━━━━━ Provided entries
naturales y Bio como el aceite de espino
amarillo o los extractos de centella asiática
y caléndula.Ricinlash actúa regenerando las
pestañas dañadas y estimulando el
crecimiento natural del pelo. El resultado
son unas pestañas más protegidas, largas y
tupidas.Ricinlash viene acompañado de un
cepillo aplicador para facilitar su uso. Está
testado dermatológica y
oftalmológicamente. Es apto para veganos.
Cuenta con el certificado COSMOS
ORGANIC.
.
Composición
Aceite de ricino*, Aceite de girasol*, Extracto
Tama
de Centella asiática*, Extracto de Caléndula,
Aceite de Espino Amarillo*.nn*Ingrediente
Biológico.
━━━━━━━━━━
━━━━━ Provided entries
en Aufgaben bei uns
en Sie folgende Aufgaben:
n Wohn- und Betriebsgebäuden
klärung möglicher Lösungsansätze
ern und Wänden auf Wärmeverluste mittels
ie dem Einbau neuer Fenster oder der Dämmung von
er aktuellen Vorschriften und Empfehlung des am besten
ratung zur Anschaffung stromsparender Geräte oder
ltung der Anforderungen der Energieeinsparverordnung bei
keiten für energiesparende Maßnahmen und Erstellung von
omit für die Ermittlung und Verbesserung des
━━━━━━━━━━
> [Aim of the task]: Find "Aufgaben" in the data above. Report each line where it appears.

> [Task result]:
en Aufgaben bei uns
en Sie folgende Aufgaben:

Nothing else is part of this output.